## Task to complete
Copy every record exactly, and keep the pictures out.

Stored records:
· · · · · · ·

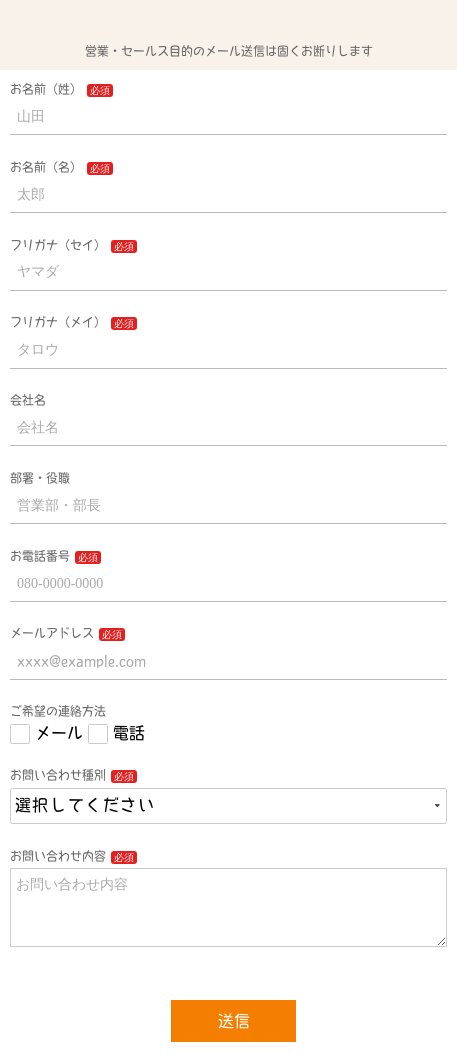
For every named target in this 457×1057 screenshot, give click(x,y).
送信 (234, 1021)
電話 (129, 733)
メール (59, 733)
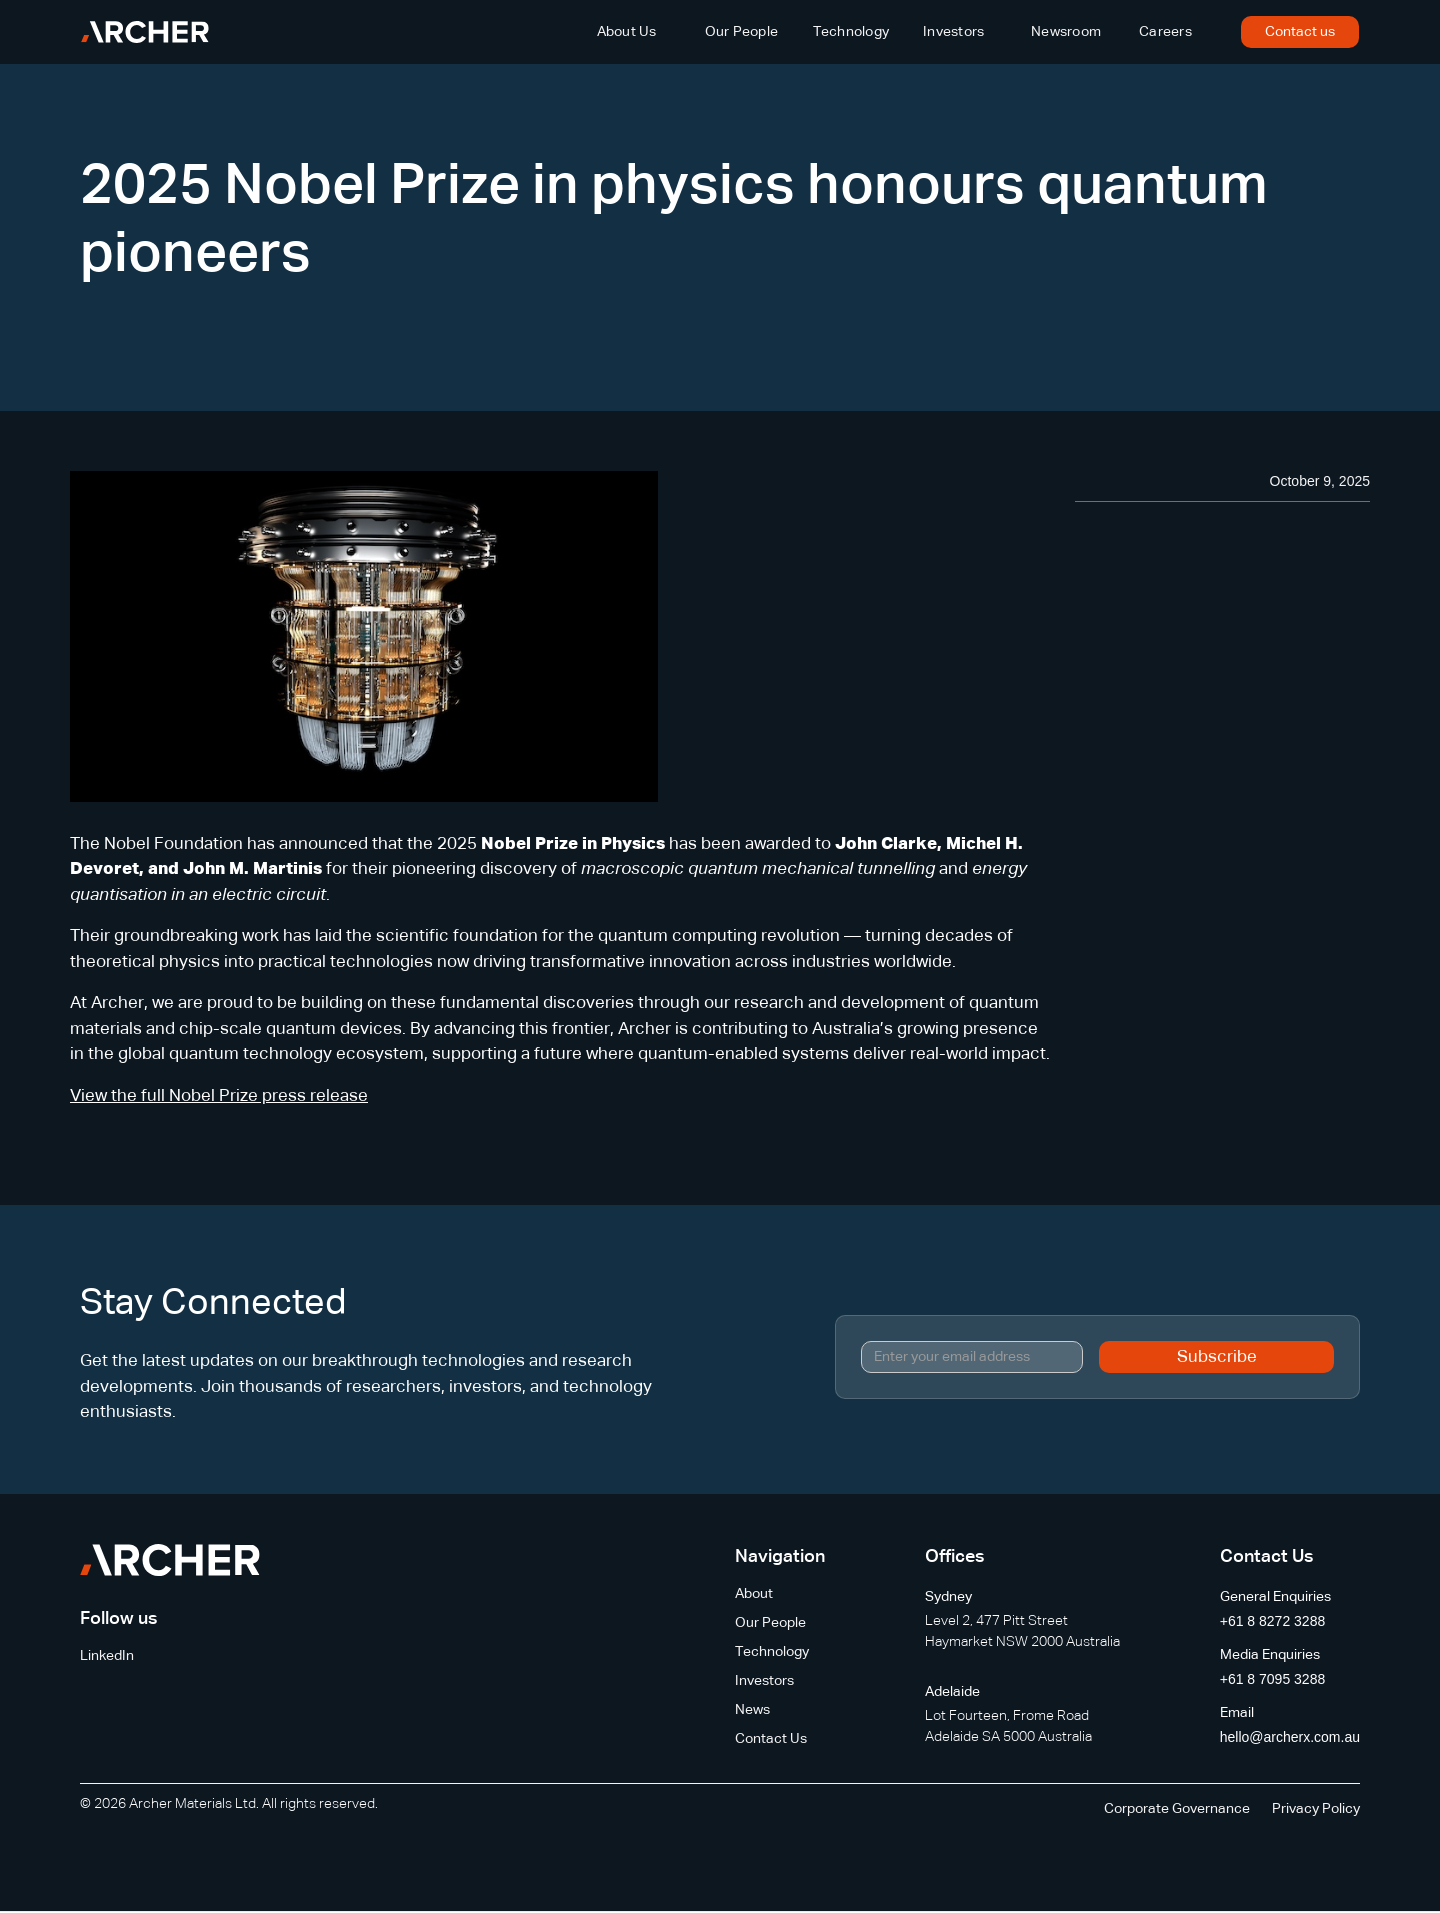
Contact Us (771, 1739)
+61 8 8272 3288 (1273, 1621)
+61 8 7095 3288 (1273, 1679)
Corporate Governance (1177, 1809)
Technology (851, 32)
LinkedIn (107, 1656)
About (754, 1594)
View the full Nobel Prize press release (219, 1096)
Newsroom (1066, 32)
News (752, 1710)
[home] (145, 32)
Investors (953, 32)
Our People (742, 32)
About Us (627, 32)
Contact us (1300, 32)
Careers (1165, 32)
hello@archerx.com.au (1290, 1737)
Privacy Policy (1316, 1809)
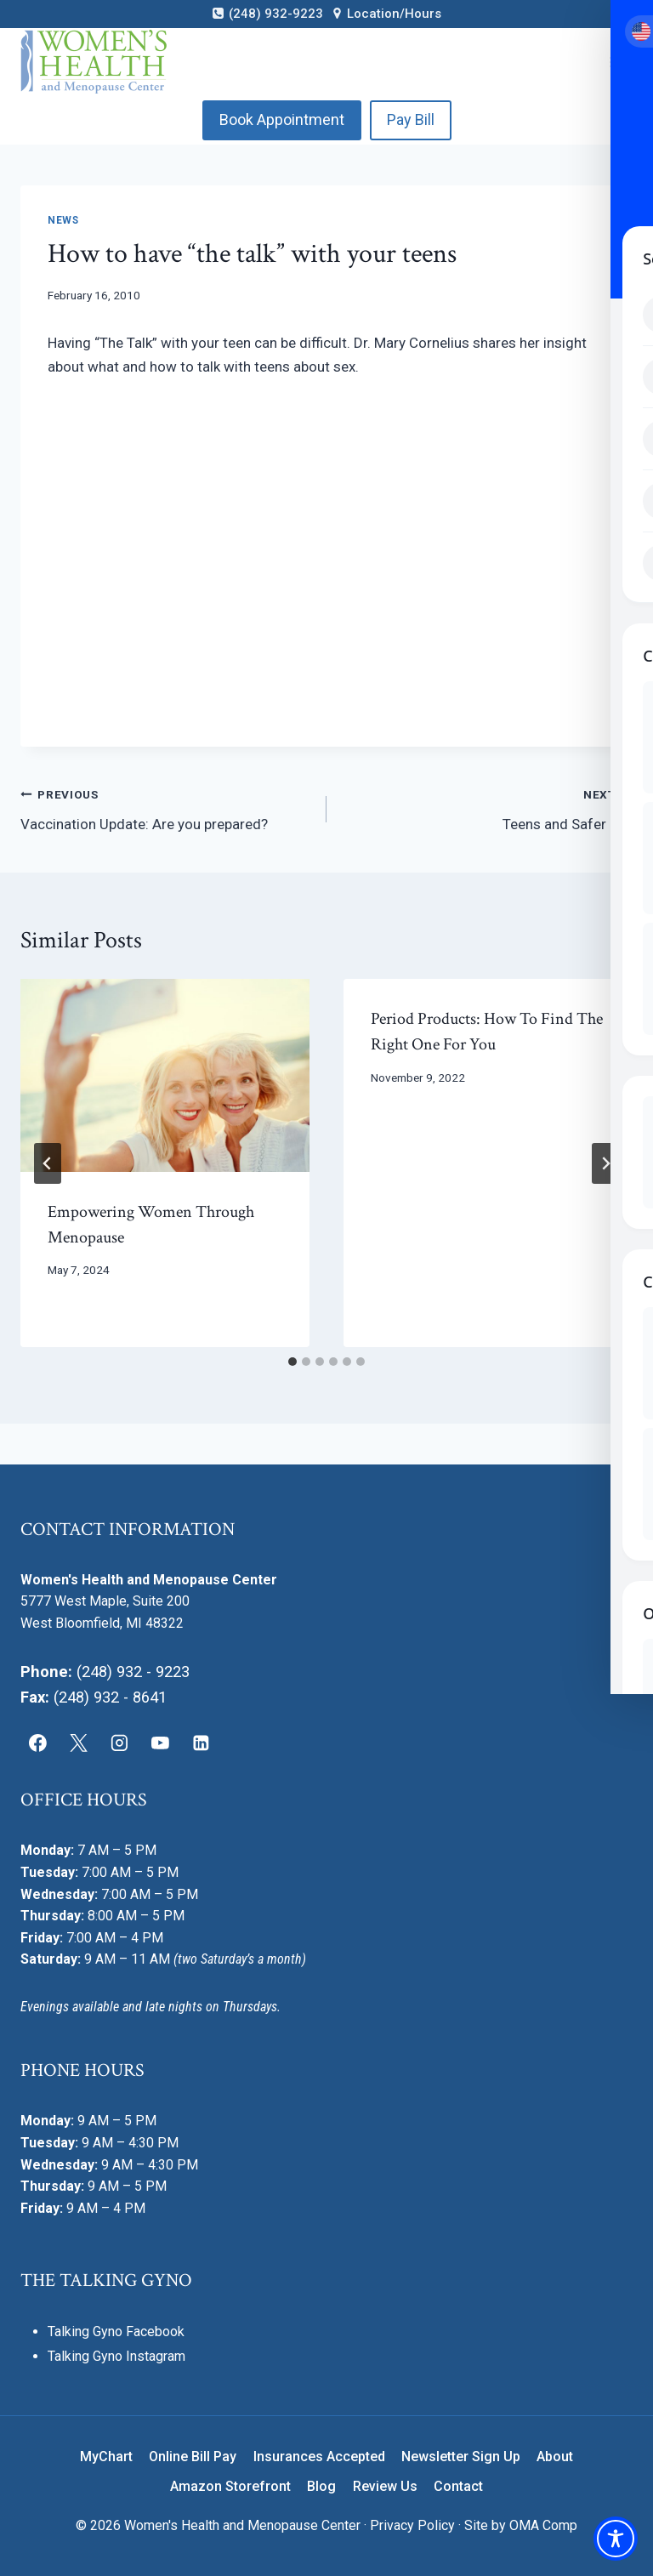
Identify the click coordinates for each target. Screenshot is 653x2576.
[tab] (292, 1361)
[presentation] (164, 1075)
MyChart (106, 2456)
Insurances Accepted (319, 2456)
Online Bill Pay (192, 2456)
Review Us (385, 2486)
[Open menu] (617, 61)
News (63, 220)
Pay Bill (410, 119)
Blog (321, 2486)
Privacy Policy (412, 2525)
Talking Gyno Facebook (116, 2331)
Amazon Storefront (230, 2486)
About (555, 2456)
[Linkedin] (201, 1743)
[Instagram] (120, 1743)
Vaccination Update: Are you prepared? (166, 807)
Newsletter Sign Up (460, 2456)
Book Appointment (281, 119)
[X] (79, 1743)
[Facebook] (38, 1743)
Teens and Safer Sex (487, 807)
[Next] (605, 1163)
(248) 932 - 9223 (133, 1671)
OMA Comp (543, 2525)
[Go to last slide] (47, 1163)
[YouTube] (160, 1743)
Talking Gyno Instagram (116, 2356)
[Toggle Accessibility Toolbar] (615, 2538)
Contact (458, 2486)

· · · · · · ·

## Output
For every named target in this 457×1057 screenshot, give click(x,y).
送信 (234, 1021)
電話 (129, 733)
メール (59, 733)
Contact Us (771, 1739)
+61 8 8272 3288 (1273, 1621)
+61 8 7095 3288 (1273, 1679)
Corporate Governance (1177, 1809)
Technology (851, 32)
LinkedIn (107, 1656)
About (754, 1594)
View the full Nobel Prize press release (219, 1096)
Newsroom (1066, 32)
News (752, 1710)
[home] (145, 32)
Investors (953, 32)
Our People (742, 32)
About Us (627, 32)
Contact us (1300, 32)
Careers (1165, 32)
hello@archerx.com.au (1290, 1737)
Privacy Policy (1316, 1809)
Identify the click coordinates for each target. Screenshot is 653x2576.
[tab] (292, 1361)
[presentation] (164, 1075)
MyChart (106, 2456)
Insurances Accepted (319, 2456)
Online Bill Pay (192, 2456)
Review Us (385, 2486)
[Open menu] (617, 61)
News (63, 220)
Pay Bill (410, 119)
Blog (321, 2486)
Privacy Policy (412, 2525)
Talking Gyno Facebook (116, 2331)
Amazon Storefront (230, 2486)
About (555, 2456)
[Linkedin] (201, 1743)
[Instagram] (120, 1743)
Vaccination Update: Are you prepared? (166, 807)
Newsletter Sign Up (460, 2456)
Book Appointment (281, 119)
[X] (79, 1743)
[Facebook] (38, 1743)
Teens and Safer Sex (487, 807)
[Next] (605, 1163)
(248) 932 - 9223 (133, 1671)
OMA Comp (543, 2525)
[Go to last slide] (47, 1163)
[YouTube] (160, 1743)
Talking Gyno Instagram (116, 2356)
[Toggle Accessibility Toolbar] (615, 2538)
Contact (458, 2486)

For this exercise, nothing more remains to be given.